中国 台湾行政院長らに訪問禁止の制裁措置 “対立あおった”

中国政府は、中国と台湾の対立をあおったなどとして、台湾の首相にあたる行政院長や外交部長らの中国訪問を禁じるなどの制裁措置をとると発表し、台湾が欧米に接近する動きに強く反発しています。

中国政府で台湾政策を担当する国務院台湾事務弁公室の朱鳳蓮報道官は5日、ごく一部の「頑固な台湾独立分子」が中国と台湾の対立をあおり、外部勢力と結託して国を分裂させようとしたなどとして、法律に基づき、リストに掲載された人物への制裁措置をとると発表しました。

台湾をめぐっては先月、呉ショウ燮 外交部長がヨーロッパを訪問したほか、今月にはヨーロッパ議会の代表団が初めて公式に派遣されるなど、欧米と接近する動きが活発化していて、中国は強く反発した形です。

具体的には、台湾の首相にあたる蘇貞昌行政院長と、呉外交部長、議会の議長にあたる游錫コン 立法院長を名指ししたうえで、香港とマカオを含む中国を訪問することを禁止するほか、これらの人物の関連企業や資金提供者が中国で利益を得ることを認めないとしています。

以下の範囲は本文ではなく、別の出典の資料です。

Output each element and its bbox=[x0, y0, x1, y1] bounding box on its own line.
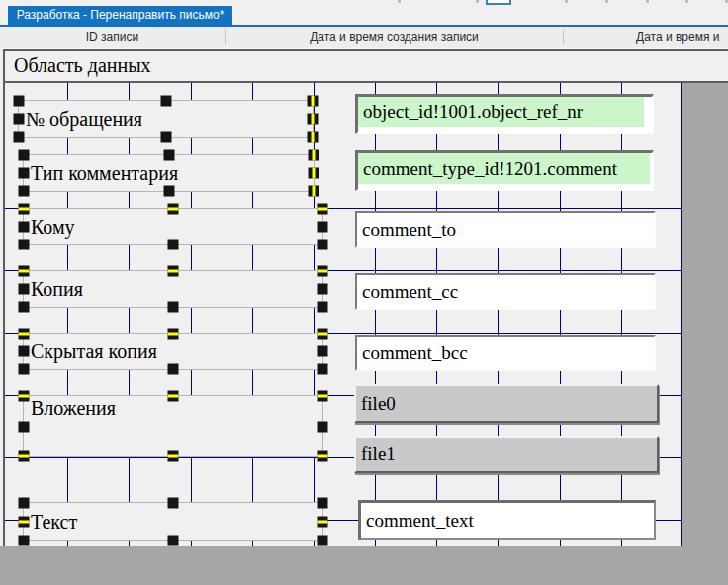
label-text: Скрытая копия bbox=[31, 334, 157, 369]
selection-handle-tm[interactable] bbox=[163, 150, 174, 161]
selection-handle-tr[interactable] bbox=[318, 329, 328, 340]
toolbar-icon-cutoff[interactable] bbox=[398, 0, 401, 3]
selection-handle-bl[interactable] bbox=[19, 240, 30, 250]
selection-handle-mr[interactable] bbox=[308, 114, 318, 125]
selection-handle-bl[interactable] bbox=[19, 302, 30, 313]
active-tool-icon[interactable] bbox=[486, 0, 511, 5]
selection-handle-bm[interactable] bbox=[160, 132, 171, 143]
xor-grid-mark bbox=[168, 208, 179, 211]
selection-handle-br[interactable] bbox=[308, 132, 318, 143]
selection-handle-tr[interactable] bbox=[318, 204, 328, 215]
selection-handle-mr[interactable] bbox=[318, 346, 328, 357]
outside-canvas-right bbox=[682, 83, 728, 546]
label-text-body[interactable]: Текст bbox=[23, 502, 323, 541]
label-bcc[interactable]: Скрытая копия bbox=[23, 333, 323, 370]
selection-handle-tm[interactable] bbox=[160, 96, 171, 107]
toolbar-icon-cutoff[interactable] bbox=[476, 0, 479, 3]
selection-handle-tl[interactable] bbox=[14, 96, 25, 107]
selection-handle-bm[interactable] bbox=[168, 240, 179, 250]
selection-handle-tl[interactable] bbox=[19, 498, 30, 509]
selection-handle-tm[interactable] bbox=[168, 266, 179, 277]
selection-handle-bl[interactable] bbox=[19, 364, 30, 375]
column-header-created[interactable]: Дата и время создания записи bbox=[226, 27, 563, 48]
selection-handle-br[interactable] bbox=[318, 536, 328, 546]
label-cc[interactable]: Копия bbox=[23, 270, 323, 308]
field-value: comment_to bbox=[357, 213, 654, 246]
selection-handle-br[interactable] bbox=[318, 364, 328, 375]
field-object-ref-nr[interactable]: object_id!1001.object_ref_nr bbox=[355, 94, 654, 134]
selection-handle-ml[interactable] bbox=[19, 346, 30, 357]
selection-handle-tl[interactable] bbox=[19, 391, 30, 402]
selection-handle-tr[interactable] bbox=[318, 266, 328, 277]
selection-handle-tr[interactable] bbox=[318, 391, 328, 402]
selection-handle-tm[interactable] bbox=[168, 329, 179, 340]
selection-handle-tl[interactable] bbox=[19, 204, 30, 215]
field-comment-text[interactable]: comment_text bbox=[358, 500, 656, 540]
selection-handle-bl[interactable] bbox=[14, 132, 25, 143]
xor-grid-mark bbox=[19, 395, 30, 398]
label-text: Вложения bbox=[31, 396, 116, 456]
selection-handle-tm[interactable] bbox=[168, 498, 179, 509]
xor-grid-mark bbox=[168, 395, 179, 398]
selection-handle-tm[interactable] bbox=[168, 391, 179, 402]
selection-handle-tr[interactable] bbox=[309, 150, 319, 161]
xor-grid-mark bbox=[168, 455, 179, 458]
xor-grid-mark bbox=[318, 270, 328, 273]
field-comment-type[interactable]: comment_type_id!1201.comment bbox=[355, 150, 654, 191]
xor-grid-mark bbox=[19, 455, 30, 458]
selection-handle-bl[interactable] bbox=[19, 186, 30, 197]
selection-handle-ml[interactable] bbox=[19, 517, 30, 528]
column-header-record-id[interactable]: ID записи bbox=[0, 27, 225, 48]
selection-handle-bm[interactable] bbox=[168, 536, 179, 546]
selection-handle-br[interactable] bbox=[309, 186, 319, 197]
label-attachments[interactable]: Вложения bbox=[23, 395, 323, 457]
selection-handle-br[interactable] bbox=[318, 240, 328, 250]
selection-handle-ml[interactable] bbox=[19, 168, 30, 179]
button-file0[interactable]: file0 bbox=[354, 384, 659, 423]
selection-handle-bm[interactable] bbox=[163, 186, 174, 197]
label-request-number[interactable]: № обращения bbox=[18, 100, 314, 138]
selection-handle-bl[interactable] bbox=[19, 451, 30, 462]
selection-handle-mr[interactable] bbox=[318, 284, 328, 295]
selection-handle-tr[interactable] bbox=[308, 96, 318, 107]
grid-line-vertical bbox=[191, 83, 192, 546]
field-comment-bcc[interactable]: comment_bcc bbox=[355, 335, 656, 371]
selection-handle-mr[interactable] bbox=[318, 517, 328, 528]
label-text: Тип комментария bbox=[31, 155, 178, 191]
column-header-modified[interactable]: Дата и время и bbox=[636, 27, 719, 48]
selection-handle-bm[interactable] bbox=[168, 451, 179, 462]
tab-development[interactable]: Разработка - Перенаправить письмо* bbox=[8, 6, 232, 25]
toolbar-icon-cutoff[interactable] bbox=[646, 0, 649, 3]
selection-handle-br[interactable] bbox=[318, 451, 328, 462]
selection-handle-mr[interactable] bbox=[309, 168, 319, 179]
selection-handle-br[interactable] bbox=[318, 302, 328, 313]
selection-handle-bl[interactable] bbox=[19, 536, 30, 546]
toolbar-icon-cutoff[interactable] bbox=[565, 0, 568, 3]
outside-canvas-bottom bbox=[0, 546, 728, 585]
selection-handle-ml[interactable] bbox=[19, 284, 30, 295]
selection-handle-ml[interactable] bbox=[19, 222, 30, 233]
selection-handle-tl[interactable] bbox=[19, 329, 30, 340]
button-file1[interactable]: file1 bbox=[354, 436, 659, 473]
selection-handle-bm[interactable] bbox=[168, 302, 179, 313]
selection-handle-tl[interactable] bbox=[19, 150, 30, 161]
selection-handle-mr[interactable] bbox=[318, 421, 328, 432]
selection-handle-tm[interactable] bbox=[168, 204, 179, 215]
toolbar-icon-cutoff[interactable] bbox=[605, 0, 608, 3]
grid-line-vertical bbox=[67, 83, 68, 546]
column-divider bbox=[563, 29, 564, 45]
toolbar-icon-cutoff[interactable] bbox=[685, 0, 688, 3]
field-value: comment_bcc bbox=[357, 337, 654, 369]
data-area-band[interactable]: Область данных bbox=[3, 49, 728, 83]
xor-grid-mark bbox=[318, 333, 328, 336]
selection-handle-tl[interactable] bbox=[19, 266, 30, 277]
label-comment-type[interactable]: Тип комментария bbox=[23, 154, 315, 192]
selection-handle-tr[interactable] bbox=[318, 498, 328, 509]
selection-handle-mr[interactable] bbox=[318, 222, 328, 233]
label-to[interactable]: Кому bbox=[23, 208, 323, 245]
selection-handle-bm[interactable] bbox=[168, 364, 179, 375]
selection-handle-ml[interactable] bbox=[14, 114, 25, 125]
selection-handle-ml[interactable] bbox=[19, 421, 30, 432]
field-comment-to[interactable]: comment_to bbox=[355, 211, 656, 248]
field-comment-cc[interactable]: comment_cc bbox=[355, 273, 656, 310]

今回言及したリストは、中国政府が欧米に接近する動きを見せる台湾へのいらだちを強める中、作成を検討してきたとされるもので、台湾の民進党政権への圧力を一層強めるねらいがあるとみられます。

台湾当局「権威主義のどう喝 受け入れない」

中国政府の発表について、台湾当局で対中国政策を担当する大陸委員会はコメントを出し「わが方は権威主義のどう喝を受け入れない。こちらの民主主義と自由を破壊して対立と不安定を作り出そうとするなら必要な対抗措置をとることになる」と強く反発しています。